Introduction: vulvovaginal Candidiasis vulvovaginal (VVC) it is an infection caused by the abnormal growth of fungus of the type yeasts in themucous membrane of the genital treatment. Lately, it has been increasing the interest in the use of the cytology of Papanicolaou (Pap) in the diagnosis of associated infections the pathogens of sexual transmission, but the method has been little appraised for VVC. Objectives: to evaluate the accuracy diagnostic of the cytology of Papanicolaou for the diagnosis of vaginal fungus, as well as to compare the results of the cytology with the one of the bacterioscopy of vaginal secretion (Gram) and culture. Methods: cervico-vaginal secretions were collected for Gram, Papanicolaou and culture of yeasts, and the grown colonies in the culture were counted. The women didn?t go selected to simptomatology of VVC and they were discarded those with other infection agent or immunodeficiency. Statistical calculations of sensibility were accomplished, specificity, values positive and negative predictive, and frequency of false positive and negative, in three situations: in the independent detection of fungus of the amount of colonies; in thecases with growth of 1-9 colonies; and in those with growth of ? 100. Results: the culture of it was positive in 35 patients (21,70%). Without considering the number of colonies, the sensibility of Gram and of the cytology they were very similar (67,65% and 62,85%), in the cases with growth of 1-9 colonies, of 37,50% and 50,00%, and in the cases with growth ? 100 colonies, of 86,61% and 78,26%. Conclusion: the cytology was shown a morphologic method with very similar efficiency and for small numbers of colonies better than Gram to detect vaginal yeasts, turning her perfectly applicable in the routine laboratorial for this diagnosis.

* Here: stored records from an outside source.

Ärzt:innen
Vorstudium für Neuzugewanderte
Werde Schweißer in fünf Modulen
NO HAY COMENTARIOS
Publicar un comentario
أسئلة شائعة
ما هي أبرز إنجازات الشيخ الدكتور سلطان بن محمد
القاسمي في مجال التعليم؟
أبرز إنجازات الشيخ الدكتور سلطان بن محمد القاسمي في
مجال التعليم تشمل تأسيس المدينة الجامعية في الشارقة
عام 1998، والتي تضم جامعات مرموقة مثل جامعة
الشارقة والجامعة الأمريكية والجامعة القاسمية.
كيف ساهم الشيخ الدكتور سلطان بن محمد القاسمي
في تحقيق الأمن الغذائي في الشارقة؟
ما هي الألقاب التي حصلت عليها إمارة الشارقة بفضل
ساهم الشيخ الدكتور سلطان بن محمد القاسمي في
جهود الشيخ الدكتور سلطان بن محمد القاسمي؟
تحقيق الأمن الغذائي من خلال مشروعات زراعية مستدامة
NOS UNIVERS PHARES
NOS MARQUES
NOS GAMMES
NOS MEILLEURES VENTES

Effect of aqueous extract from Neem (Azadirachta indica A. Juss) on hydrophobicity, biofilm formation and adhesion in composite resin by Candida albicans.

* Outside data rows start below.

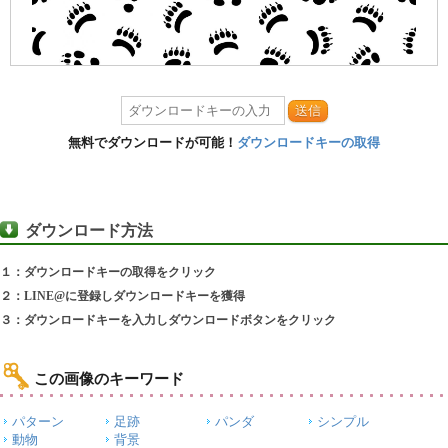
送信
無料でダウンロードが可能！
ダウンロードキーの取得
ダウンロード方法
１：ダウンロードキーの取得をクリック
２：LINE@に登録しダウンロードキーを獲得
３：ダウンロードキーを入力しダウンロードボタンをクリック
この画像のキーワード
パターン
足跡
パンダ
シンプル
動物
背景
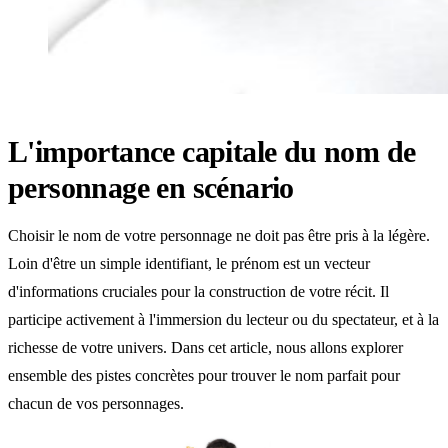
L'importance capitale du nom de
personnage en scénario
Choisir le nom de votre personnage ne doit pas être pris à la légère.
Loin d'être un simple identifiant, le prénom est un vecteur
d'informations cruciales pour la construction de votre récit. Il
participe activement à l'immersion du lecteur ou du spectateur, et à la
richesse de votre univers. Dans cet article, nous allons explorer
ensemble des pistes concrètes pour trouver le nom parfait pour
chacun de vos personnages.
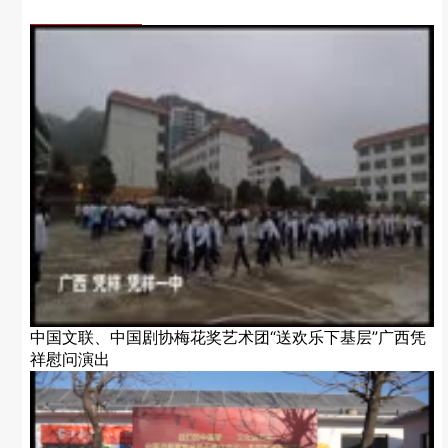
中国文联、中国剧协梅花奖艺术团“送欢乐下基层”广西凭
祥慰问演出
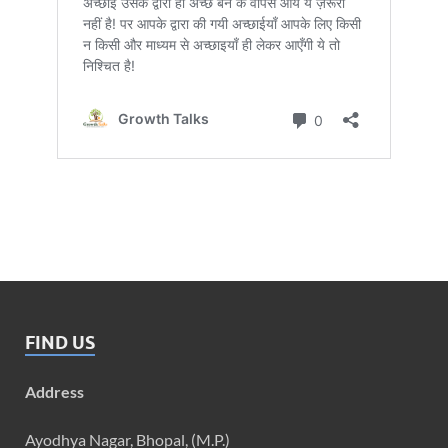
FIND US
Address
Ayodhya Nagar, Bhopal, (M.P.)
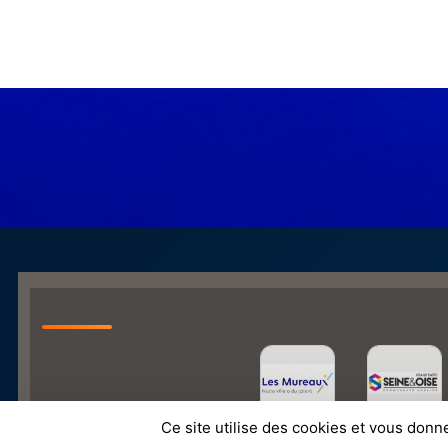
Ce site utilise des cookies et vous donn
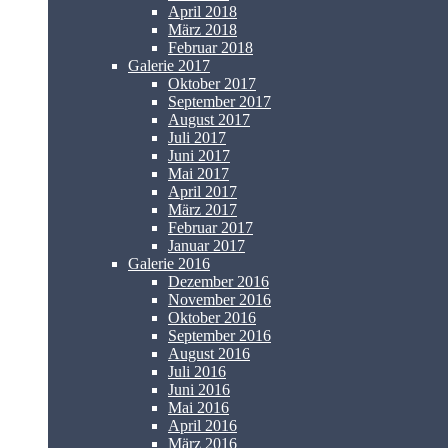
April 2018
März 2018
Februar 2018
Galerie 2017
Oktober 2017
September 2017
August 2017
Juli 2017
Juni 2017
Mai 2017
April 2017
März 2017
Februar 2017
Januar 2017
Galerie 2016
Dezember 2016
November 2016
Oktober 2016
September 2016
August 2016
Juli 2016
Juni 2016
Mai 2016
April 2016
März 2016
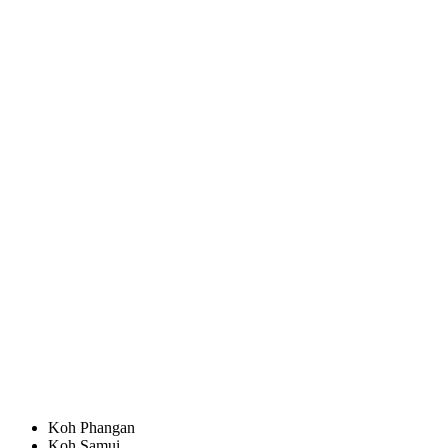
Koh Phangan
Koh Samui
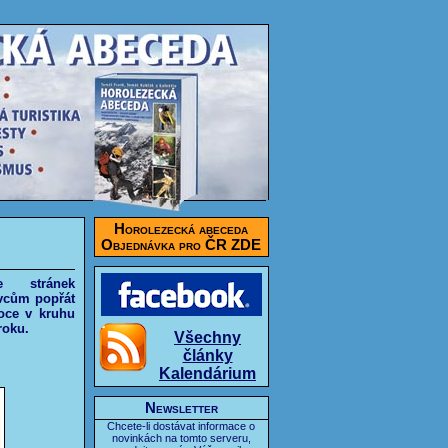
Horolezecká abeceda
Objednávka pro ČR ZDE
e stránek
vcům popřát
noce v kruhu
roku.
Všechny
články
Kalendárium
Newsletter
Chcete-li dostávat informace o
novinkách na tomto serveru,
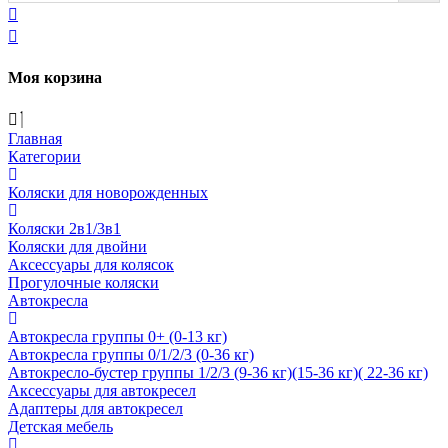
Моя корзина
Главная
Категории
Коляски для новорожденных
Коляски 2в1/3в1
Коляски для двойни
Аксессуары для колясок
Прогулочные коляски
Автокресла
Автокресла группы 0+ (0-13 кг)
Автокресла группы 0/1/2/3 (0-36 кг)
Автокресло-бустер группы 1/2/3 (9-36 кг)(15-36 кг)( 22-36 кг)
Аксессуары для автокресел
Адаптеры для автокресел
Детская мебель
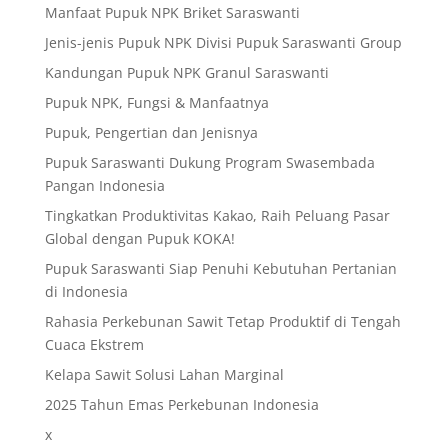
Manfaat Pupuk NPK Briket Saraswanti
Jenis-jenis Pupuk NPK Divisi Pupuk Saraswanti Group
Kandungan Pupuk NPK Granul Saraswanti
Pupuk NPK, Fungsi & Manfaatnya
Pupuk, Pengertian dan Jenisnya
Pupuk Saraswanti Dukung Program Swasembada
Pangan Indonesia
Tingkatkan Produktivitas Kakao, Raih Peluang Pasar
Global dengan Pupuk KOKA!
Pupuk Saraswanti Siap Penuhi Kebutuhan Pertanian
di Indonesia
Rahasia Perkebunan Sawit Tetap Produktif di Tengah
Cuaca Ekstrem
Kelapa Sawit Solusi Lahan Marginal
2025 Tahun Emas Perkebunan Indonesia
x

OBJECTIVE: Azadirachta indica, a Meliaceae family tree, has been used in India for many years in the treatment of several diseases in medicine and dentistry. Current research analyses the effects of the leaf aqueous extract from Azadirachta indica (Neem) on the adhesion, cell surface hydrophobicity and biofilm formation, which may affect the colonisation by Candida albicans. METHODS: Azadirachta indica extract was tested in vitro on strains of Candida albicans 12A and 156B. Changes in hydrophobicity were reported in assays of yeast adhesion to hydrocarbons, in biofilm formation with glucose and in the adhesion of the microorganisms on light cured composite resin. Assays involved enumeration of candidal colony-forming units together with scintillation counting of radiolabelled Candida and compared to a solution of chlorhexidine digluconate 0.125% widely used in dentistry. RESULTS: Yeast growth in Neem extract was not inhibited in concentrations ranging from 0.1mg/ml. A statistically significant increase (p<0.05) in cell surface hydrophobicity was evident for the two strain tested and there was also an associated increase in biofilm formation after contact with Neem extract in concentration 0.01 g/ml. Decrease in adhesion capacity of cells to composite resin was also recorded. CONCLUSION: An anti-adhesive mechanism of action by Azadirachta indica is proposed based on the results observed.